30 Juil, 2026

Cotton Queen

Synopsis

Dans un village cotonnier du Soudan, l’adolescente Nafisa est élevée au milieu des récits héroïques de la lutte contre les colonisateurs britanniques racontés par sa grand-mère, la matriarche du village, Al-Sit. Mais lorsqu’un jeune homme d’affaires arrive de l’étranger avec un nouveau plan de développement et du coton génétiquement modifié, Nafisa se retrouve au centre d’un jeu de pouvoir qui déterminera l’avenir du village. Prenant conscience de sa propre force, Nafisa se lance dans une quête pour sauver les champs de coton – et elle-même. Ni elle ni sa communauté ne seront plus jamais les mêmes.

Cotton Queen

Informations

Par Suzannah Mirghani

Sortie en 2025

Casting

  • Mihad Murtada
  • Rabha Mohamed Mahmoud
  • Talaat Farid
  • Arham Bascher
  • Mohamed Musa
  • Hassan Kassala
  • Fatma Farid
  • Aya Yassin Altageel

Mon Commentaire

Sortie le 5 août

Les films soudanais sont suffisamment rares pour qu’on s’y intéresse de près, même si la guerre civile commencée il y a plus de trois ans perdure encore. Mais la libération du joug militaire qui a muselé le Soudan pendant plusieurs décennies a permis à ce pays voisin de l’Égypte d’entrevoir les avancées sociales, technologiques mais aussi économiques du XXIème siècle. Le film « Cotton Queen » raconte l’histoire de Nafisa (Mihad Murtada), une adolescente presque adulte qui travaille dans les champs de coton avec des filles de son âge et va devoir prendre son destin en main. Elle vit au sein d’une famille essentiellement dirigée par des femmes, dont sa grand-mère Al-Sit (Rabha Mohamed Mahmoud), véritable matriarche du village.

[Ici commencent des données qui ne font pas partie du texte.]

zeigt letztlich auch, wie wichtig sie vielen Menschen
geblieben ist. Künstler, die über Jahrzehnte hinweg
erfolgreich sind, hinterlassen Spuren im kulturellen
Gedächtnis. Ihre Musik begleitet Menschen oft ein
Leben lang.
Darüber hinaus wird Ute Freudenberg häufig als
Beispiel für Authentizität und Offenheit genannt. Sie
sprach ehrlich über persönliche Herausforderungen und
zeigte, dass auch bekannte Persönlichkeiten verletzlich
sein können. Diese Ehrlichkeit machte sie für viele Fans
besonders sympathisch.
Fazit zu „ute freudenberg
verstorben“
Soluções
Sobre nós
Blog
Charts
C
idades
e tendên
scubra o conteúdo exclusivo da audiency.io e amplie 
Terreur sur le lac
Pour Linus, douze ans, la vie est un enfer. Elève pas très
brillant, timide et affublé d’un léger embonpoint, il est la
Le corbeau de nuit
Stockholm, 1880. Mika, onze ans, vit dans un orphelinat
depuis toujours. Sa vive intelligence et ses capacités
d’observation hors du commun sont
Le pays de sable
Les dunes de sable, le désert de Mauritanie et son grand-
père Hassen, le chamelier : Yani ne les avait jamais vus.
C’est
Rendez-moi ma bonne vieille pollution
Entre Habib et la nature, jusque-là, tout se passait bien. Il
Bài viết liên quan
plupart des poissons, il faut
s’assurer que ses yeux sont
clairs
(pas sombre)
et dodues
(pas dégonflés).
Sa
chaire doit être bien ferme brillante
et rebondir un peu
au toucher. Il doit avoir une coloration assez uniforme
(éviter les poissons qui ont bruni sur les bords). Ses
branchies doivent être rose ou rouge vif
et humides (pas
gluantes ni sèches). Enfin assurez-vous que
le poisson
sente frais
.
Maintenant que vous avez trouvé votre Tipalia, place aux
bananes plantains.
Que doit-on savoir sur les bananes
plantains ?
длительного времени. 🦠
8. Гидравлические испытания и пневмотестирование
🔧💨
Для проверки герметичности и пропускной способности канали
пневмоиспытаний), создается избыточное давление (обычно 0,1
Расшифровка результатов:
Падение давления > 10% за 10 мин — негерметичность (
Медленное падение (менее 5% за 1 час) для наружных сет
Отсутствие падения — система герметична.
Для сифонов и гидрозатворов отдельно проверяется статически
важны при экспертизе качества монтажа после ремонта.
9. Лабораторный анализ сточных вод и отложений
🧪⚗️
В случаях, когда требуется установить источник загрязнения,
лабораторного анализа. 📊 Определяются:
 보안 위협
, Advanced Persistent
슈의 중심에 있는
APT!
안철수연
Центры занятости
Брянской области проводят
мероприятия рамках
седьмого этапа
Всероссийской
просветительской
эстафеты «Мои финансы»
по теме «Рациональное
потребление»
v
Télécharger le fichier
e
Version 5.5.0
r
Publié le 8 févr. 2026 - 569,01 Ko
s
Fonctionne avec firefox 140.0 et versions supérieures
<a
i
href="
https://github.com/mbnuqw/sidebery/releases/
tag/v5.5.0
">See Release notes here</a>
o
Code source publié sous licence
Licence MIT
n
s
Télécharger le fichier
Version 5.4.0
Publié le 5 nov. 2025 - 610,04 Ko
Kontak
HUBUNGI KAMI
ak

Ce premier film de la réalisatrice soudanaise Suzannah Mirghani évoque en parallèle les traditions ancestrales et tout ce que l’époque coloniale britannique a laissé derrière elle, bref ce qui constitue l’héritage des populations du village. Bien que protégée par cette encombrante grand-mère, Nafisa pense à son avenir de femme et a bien envie de vivre sa vie sans se heurter aux lourdes traditions imposées par la famille. Mais l’arrivée dans la région de Nadir (Hassan Kassala), un planteur ayant mis au point une génération de plants de coton génétiquement modifiés destinés à alimenter les entreprises occidentales dont la culture serait plus rentable va contrarier ses projets et la propulser au cœur d’un dilemme impliquant aussi l’avenir du village…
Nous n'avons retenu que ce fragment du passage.